Record extracts below:

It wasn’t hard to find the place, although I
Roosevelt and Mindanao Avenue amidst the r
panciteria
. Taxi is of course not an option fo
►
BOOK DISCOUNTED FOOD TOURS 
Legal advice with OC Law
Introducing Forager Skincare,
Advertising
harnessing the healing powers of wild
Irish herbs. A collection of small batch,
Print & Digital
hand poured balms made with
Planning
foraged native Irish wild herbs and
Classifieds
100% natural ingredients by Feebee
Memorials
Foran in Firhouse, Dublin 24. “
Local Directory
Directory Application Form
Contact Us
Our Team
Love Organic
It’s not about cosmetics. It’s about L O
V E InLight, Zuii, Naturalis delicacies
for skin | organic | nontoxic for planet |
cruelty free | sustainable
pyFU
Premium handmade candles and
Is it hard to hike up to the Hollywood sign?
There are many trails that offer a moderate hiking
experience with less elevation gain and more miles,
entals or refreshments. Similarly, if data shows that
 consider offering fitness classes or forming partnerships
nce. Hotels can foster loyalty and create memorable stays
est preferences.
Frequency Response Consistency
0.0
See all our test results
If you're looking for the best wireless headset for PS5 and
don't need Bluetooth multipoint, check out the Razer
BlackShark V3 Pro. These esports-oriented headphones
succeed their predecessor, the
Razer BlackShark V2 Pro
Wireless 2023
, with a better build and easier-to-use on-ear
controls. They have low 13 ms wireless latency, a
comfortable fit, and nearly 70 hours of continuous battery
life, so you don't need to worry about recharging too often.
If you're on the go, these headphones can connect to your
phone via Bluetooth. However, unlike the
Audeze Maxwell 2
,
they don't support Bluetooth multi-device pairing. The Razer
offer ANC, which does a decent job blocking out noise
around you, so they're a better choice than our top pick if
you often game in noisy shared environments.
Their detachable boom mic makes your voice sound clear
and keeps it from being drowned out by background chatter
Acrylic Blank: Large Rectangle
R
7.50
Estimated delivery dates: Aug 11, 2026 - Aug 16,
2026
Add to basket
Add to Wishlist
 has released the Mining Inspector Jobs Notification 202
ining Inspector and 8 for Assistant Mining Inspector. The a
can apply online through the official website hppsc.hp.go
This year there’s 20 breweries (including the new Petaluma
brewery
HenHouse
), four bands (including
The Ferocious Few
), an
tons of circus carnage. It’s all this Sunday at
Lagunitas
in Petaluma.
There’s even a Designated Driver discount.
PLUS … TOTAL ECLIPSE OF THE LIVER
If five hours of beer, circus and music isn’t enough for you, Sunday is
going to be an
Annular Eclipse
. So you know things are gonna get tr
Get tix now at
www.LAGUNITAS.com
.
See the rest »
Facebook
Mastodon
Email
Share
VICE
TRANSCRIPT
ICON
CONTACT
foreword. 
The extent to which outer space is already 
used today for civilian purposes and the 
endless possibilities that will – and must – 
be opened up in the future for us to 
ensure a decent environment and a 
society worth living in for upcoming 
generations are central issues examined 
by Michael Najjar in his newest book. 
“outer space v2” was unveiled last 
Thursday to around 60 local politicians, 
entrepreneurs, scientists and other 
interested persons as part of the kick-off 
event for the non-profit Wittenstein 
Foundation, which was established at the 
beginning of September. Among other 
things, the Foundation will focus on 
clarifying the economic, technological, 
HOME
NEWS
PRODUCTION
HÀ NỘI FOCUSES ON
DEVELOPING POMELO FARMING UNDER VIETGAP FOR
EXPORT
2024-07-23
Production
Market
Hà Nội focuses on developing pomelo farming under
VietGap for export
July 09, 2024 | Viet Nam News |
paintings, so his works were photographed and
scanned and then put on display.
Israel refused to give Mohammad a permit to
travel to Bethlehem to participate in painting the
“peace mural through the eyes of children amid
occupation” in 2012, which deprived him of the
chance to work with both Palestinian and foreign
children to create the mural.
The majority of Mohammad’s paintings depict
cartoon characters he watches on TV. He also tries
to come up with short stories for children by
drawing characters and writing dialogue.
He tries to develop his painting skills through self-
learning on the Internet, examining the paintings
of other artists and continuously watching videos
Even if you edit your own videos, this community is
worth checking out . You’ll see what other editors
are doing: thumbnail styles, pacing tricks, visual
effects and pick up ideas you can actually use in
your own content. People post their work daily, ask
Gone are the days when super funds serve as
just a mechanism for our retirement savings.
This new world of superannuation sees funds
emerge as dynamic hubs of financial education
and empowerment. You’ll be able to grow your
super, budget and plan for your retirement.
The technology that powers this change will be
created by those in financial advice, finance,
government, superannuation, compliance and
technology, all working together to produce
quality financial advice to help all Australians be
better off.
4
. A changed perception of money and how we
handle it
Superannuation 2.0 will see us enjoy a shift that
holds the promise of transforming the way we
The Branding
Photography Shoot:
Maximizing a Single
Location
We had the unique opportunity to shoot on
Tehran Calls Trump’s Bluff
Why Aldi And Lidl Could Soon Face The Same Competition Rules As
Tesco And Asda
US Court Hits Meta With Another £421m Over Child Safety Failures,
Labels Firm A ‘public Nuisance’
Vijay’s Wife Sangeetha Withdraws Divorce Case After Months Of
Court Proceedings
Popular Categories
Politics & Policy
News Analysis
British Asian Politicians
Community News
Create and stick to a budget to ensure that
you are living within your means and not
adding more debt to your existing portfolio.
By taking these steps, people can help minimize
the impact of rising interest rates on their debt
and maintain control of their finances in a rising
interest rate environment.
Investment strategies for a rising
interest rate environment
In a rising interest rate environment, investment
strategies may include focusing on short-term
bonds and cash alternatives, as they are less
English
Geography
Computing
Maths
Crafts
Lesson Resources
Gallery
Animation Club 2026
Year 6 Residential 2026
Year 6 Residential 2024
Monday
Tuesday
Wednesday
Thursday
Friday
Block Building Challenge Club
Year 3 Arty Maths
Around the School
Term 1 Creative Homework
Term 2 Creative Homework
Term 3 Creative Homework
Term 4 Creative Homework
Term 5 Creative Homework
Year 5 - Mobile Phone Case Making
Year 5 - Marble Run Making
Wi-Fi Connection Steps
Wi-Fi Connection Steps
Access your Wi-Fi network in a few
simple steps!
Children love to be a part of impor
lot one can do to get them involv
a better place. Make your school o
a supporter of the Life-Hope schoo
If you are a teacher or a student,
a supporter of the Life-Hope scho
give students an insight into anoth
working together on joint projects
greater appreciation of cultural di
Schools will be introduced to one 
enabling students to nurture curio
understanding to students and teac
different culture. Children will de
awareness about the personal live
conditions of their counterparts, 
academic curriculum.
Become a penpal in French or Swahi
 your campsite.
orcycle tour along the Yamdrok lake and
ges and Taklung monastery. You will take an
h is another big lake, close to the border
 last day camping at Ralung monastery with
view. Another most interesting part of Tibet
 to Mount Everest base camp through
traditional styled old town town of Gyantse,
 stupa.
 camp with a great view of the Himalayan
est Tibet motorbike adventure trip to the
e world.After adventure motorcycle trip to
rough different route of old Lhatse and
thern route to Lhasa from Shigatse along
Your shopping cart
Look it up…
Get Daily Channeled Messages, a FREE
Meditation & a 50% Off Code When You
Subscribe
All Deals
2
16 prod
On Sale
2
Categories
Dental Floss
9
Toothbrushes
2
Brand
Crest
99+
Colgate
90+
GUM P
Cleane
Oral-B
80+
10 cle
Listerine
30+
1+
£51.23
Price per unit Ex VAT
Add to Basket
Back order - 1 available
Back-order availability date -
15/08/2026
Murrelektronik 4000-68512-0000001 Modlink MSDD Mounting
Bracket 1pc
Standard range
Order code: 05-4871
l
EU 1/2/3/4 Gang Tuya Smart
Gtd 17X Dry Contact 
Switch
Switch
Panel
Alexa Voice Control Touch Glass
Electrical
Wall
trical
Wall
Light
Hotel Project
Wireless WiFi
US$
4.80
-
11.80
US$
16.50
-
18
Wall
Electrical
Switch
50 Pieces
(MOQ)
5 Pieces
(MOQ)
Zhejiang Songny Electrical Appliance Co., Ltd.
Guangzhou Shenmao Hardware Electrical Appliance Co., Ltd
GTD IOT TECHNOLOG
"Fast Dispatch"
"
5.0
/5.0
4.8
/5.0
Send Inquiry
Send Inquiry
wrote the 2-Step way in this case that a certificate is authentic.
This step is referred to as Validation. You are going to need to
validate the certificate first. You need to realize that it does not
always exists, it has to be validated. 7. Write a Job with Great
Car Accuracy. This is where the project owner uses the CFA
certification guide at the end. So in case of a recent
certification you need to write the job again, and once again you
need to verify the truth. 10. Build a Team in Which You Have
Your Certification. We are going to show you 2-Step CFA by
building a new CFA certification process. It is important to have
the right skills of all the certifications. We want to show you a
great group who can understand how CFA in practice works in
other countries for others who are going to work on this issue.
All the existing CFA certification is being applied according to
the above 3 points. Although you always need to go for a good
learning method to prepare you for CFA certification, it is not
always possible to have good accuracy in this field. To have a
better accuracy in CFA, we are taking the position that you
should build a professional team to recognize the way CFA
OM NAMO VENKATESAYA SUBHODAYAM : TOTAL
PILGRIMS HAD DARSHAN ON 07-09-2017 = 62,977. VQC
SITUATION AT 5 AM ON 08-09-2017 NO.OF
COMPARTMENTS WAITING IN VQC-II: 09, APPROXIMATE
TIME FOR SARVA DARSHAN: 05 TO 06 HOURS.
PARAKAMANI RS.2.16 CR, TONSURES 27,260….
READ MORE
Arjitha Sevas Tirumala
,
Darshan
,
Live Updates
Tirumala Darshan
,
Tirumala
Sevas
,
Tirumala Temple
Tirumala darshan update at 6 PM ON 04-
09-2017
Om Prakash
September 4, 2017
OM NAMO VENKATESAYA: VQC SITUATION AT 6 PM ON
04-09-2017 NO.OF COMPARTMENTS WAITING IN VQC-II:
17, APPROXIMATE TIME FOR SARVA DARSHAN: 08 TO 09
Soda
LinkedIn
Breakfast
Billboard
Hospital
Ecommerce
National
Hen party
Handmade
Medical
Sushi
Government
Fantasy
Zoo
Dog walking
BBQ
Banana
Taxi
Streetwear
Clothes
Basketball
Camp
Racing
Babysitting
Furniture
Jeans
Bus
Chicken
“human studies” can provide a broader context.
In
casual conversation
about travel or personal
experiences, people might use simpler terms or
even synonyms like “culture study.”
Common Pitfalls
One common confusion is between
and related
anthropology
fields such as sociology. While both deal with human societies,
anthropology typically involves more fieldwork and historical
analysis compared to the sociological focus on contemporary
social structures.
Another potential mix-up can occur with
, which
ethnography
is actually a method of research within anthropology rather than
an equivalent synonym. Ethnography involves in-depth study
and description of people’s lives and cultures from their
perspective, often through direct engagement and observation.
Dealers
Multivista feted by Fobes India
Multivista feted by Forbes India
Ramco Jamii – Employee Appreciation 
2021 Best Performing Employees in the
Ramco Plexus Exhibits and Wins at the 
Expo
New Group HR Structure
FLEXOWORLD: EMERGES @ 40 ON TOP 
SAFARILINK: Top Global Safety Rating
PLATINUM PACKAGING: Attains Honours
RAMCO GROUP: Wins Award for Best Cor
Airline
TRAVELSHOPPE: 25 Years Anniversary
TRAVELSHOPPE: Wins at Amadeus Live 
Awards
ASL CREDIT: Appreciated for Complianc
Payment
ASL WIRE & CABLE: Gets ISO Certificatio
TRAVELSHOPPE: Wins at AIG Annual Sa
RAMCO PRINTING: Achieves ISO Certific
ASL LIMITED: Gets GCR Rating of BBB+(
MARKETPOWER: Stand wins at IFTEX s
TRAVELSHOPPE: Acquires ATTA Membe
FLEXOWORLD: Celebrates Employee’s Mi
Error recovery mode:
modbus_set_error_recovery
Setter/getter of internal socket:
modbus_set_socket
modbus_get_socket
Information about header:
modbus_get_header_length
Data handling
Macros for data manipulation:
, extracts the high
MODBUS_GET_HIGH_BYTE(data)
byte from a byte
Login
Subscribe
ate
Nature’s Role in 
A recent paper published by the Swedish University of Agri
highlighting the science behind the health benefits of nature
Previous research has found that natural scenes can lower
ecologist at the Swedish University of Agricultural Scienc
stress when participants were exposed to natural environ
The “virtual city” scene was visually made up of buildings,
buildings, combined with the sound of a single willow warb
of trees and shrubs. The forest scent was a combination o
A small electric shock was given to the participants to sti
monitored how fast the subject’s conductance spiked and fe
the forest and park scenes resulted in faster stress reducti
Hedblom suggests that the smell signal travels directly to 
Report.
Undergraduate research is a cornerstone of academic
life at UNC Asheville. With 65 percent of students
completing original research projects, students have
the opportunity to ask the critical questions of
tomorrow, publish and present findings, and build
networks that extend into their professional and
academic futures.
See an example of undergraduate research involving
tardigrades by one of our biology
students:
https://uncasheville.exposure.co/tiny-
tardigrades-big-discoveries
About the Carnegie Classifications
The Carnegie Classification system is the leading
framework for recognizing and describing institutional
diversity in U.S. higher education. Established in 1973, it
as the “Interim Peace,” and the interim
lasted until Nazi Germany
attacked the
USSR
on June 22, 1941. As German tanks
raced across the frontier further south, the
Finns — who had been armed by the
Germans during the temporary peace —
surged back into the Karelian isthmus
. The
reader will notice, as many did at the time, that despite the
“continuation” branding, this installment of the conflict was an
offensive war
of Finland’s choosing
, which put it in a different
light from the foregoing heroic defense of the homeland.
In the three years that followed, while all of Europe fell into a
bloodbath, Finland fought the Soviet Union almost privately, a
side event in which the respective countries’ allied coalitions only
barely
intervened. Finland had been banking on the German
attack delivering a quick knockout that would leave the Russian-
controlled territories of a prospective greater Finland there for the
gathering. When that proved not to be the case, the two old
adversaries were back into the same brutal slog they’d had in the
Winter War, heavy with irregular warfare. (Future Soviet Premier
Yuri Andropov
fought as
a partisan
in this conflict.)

End of Record extracts.

In the records above, locate each line with the word "APPROXIMATE". Copy all such lines.

COMPARTMENTS WAITING IN VQC-II: 09, APPROXIMATE
17, APPROXIMATE TIME FOR SARVA DARSHAN: 08 TO 09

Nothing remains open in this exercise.